— WHAT TO PRODUCE —
Down to the last character, transcribe every record.

— DATA FOR THE TASK —
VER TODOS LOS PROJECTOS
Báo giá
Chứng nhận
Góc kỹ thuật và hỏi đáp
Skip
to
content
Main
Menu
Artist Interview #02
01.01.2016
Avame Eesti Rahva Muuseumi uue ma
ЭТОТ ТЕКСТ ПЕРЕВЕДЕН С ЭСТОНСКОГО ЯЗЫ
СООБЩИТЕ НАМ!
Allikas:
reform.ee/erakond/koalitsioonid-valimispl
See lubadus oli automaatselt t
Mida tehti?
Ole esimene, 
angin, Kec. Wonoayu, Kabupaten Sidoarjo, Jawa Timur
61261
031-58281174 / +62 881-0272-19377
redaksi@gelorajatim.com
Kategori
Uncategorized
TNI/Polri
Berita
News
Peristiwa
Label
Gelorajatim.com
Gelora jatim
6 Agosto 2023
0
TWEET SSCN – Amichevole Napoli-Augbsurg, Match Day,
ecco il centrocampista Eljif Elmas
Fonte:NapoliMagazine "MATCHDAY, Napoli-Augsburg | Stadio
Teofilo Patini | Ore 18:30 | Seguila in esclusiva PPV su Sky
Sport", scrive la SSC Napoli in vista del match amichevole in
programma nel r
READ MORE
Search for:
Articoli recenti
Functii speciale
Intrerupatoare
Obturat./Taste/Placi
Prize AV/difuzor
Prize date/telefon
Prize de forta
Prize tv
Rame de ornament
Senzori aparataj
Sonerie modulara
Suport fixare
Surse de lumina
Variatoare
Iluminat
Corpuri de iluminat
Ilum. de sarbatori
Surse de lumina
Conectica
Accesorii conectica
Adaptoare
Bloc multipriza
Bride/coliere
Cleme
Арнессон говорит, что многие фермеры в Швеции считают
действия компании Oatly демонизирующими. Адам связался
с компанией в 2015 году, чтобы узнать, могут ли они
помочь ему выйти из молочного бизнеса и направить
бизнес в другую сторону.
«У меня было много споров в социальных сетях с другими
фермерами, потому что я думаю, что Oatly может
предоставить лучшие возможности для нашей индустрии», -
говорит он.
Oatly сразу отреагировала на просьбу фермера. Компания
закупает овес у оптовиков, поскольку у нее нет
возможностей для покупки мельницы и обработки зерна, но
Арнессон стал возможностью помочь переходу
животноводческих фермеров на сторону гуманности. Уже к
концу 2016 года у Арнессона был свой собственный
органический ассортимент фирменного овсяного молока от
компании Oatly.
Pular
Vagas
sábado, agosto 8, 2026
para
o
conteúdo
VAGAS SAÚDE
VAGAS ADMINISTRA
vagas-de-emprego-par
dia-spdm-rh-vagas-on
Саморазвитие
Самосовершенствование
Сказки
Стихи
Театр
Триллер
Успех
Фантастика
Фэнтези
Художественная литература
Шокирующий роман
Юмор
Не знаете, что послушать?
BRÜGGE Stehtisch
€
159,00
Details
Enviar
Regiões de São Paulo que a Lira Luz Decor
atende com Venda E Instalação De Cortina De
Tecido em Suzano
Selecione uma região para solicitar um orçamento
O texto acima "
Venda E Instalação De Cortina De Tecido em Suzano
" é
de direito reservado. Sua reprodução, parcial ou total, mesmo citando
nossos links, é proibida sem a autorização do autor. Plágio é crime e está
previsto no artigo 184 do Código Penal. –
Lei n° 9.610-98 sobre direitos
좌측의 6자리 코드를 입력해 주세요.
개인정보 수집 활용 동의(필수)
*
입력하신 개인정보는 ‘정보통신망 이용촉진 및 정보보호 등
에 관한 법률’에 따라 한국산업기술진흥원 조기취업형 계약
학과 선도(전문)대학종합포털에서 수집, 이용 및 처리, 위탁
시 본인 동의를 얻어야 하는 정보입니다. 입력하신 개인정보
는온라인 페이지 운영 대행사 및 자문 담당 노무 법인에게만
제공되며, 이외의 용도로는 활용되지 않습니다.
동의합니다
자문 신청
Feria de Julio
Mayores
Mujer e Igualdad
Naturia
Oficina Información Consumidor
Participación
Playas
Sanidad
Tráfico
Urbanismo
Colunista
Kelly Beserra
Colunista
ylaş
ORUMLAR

— RESULT FOR THIS EXERCISE —
VER TODOS LOS PROJECTOS
Báo giá
Chứng nhận
Góc kỹ thuật và hỏi đáp
Skip
to
content
Main
Menu
Artist Interview #02
01.01.2016
Avame Eesti Rahva Muuseumi uue ma
ЭТОТ ТЕКСТ ПЕРЕВЕДЕН С ЭСТОНСКОГО ЯЗЫ
СООБЩИТЕ НАМ!
Allikas:
reform.ee/erakond/koalitsioonid-valimispl
See lubadus oli automaatselt t
Mida tehti?
Ole esimene, 
angin, Kec. Wonoayu, Kabupaten Sidoarjo, Jawa Timur
61261
031-58281174 / +62 881-0272-19377
redaksi@gelorajatim.com
Kategori
Uncategorized
TNI/Polri
Berita
News
Peristiwa
Label
Gelorajatim.com
Gelora jatim
6 Agosto 2023
0
TWEET SSCN – Amichevole Napoli-Augbsurg, Match Day,
ecco il centrocampista Eljif Elmas
Fonte:NapoliMagazine "MATCHDAY, Napoli-Augsburg | Stadio
Teofilo Patini | Ore 18:30 | Seguila in esclusiva PPV su Sky
Sport", scrive la SSC Napoli in vista del match amichevole in
programma nel r
READ MORE
Search for:
Articoli recenti
Functii speciale
Intrerupatoare
Obturat./Taste/Placi
Prize AV/difuzor
Prize date/telefon
Prize de forta
Prize tv
Rame de ornament
Senzori aparataj
Sonerie modulara
Suport fixare
Surse de lumina
Variatoare
Iluminat
Corpuri de iluminat
Ilum. de sarbatori
Surse de lumina
Conectica
Accesorii conectica
Adaptoare
Bloc multipriza
Bride/coliere
Cleme
Арнессон говорит, что многие фермеры в Швеции считают
действия компании Oatly демонизирующими. Адам связался
с компанией в 2015 году, чтобы узнать, могут ли они
помочь ему выйти из молочного бизнеса и направить
бизнес в другую сторону.
«У меня было много споров в социальных сетях с другими
фермерами, потому что я думаю, что Oatly может
предоставить лучшие возможности для нашей индустрии», -
говорит он.
Oatly сразу отреагировала на просьбу фермера. Компания
закупает овес у оптовиков, поскольку у нее нет
возможностей для покупки мельницы и обработки зерна, но
Арнессон стал возможностью помочь переходу
животноводческих фермеров на сторону гуманности. Уже к
концу 2016 года у Арнессона был свой собственный
органический ассортимент фирменного овсяного молока от
компании Oatly.
Pular
Vagas
sábado, agosto 8, 2026
para
o
conteúdo
VAGAS SAÚDE
VAGAS ADMINISTRA
vagas-de-emprego-par
dia-spdm-rh-vagas-on
Саморазвитие
Самосовершенствование
Сказки
Стихи
Театр
Триллер
Успех
Фантастика
Фэнтези
Художественная литература
Шокирующий роман
Юмор
Не знаете, что послушать?
BRÜGGE Stehtisch
€
159,00
Details
Enviar
Regiões de São Paulo que a Lira Luz Decor
atende com Venda E Instalação De Cortina De
Tecido em Suzano
Selecione uma região para solicitar um orçamento
O texto acima "
Venda E Instalação De Cortina De Tecido em Suzano
" é
de direito reservado. Sua reprodução, parcial ou total, mesmo citando
nossos links, é proibida sem a autorização do autor. Plágio é crime e está
previsto no artigo 184 do Código Penal. –
Lei n° 9.610-98 sobre direitos
좌측의 6자리 코드를 입력해 주세요.
개인정보 수집 활용 동의(필수)
*
입력하신 개인정보는 ‘정보통신망 이용촉진 및 정보보호 등
에 관한 법률’에 따라 한국산업기술진흥원 조기취업형 계약
학과 선도(전문)대학종합포털에서 수집, 이용 및 처리, 위탁
시 본인 동의를 얻어야 하는 정보입니다. 입력하신 개인정보
는온라인 페이지 운영 대행사 및 자문 담당 노무 법인에게만
제공되며, 이외의 용도로는 활용되지 않습니다.
동의합니다
자문 신청
Feria de Julio
Mayores
Mujer e Igualdad
Naturia
Oficina Información Consumidor
Participación
Playas
Sanidad
Tráfico
Urbanismo
Colunista
Kelly Beserra
Colunista
ylaş
ORUMLAR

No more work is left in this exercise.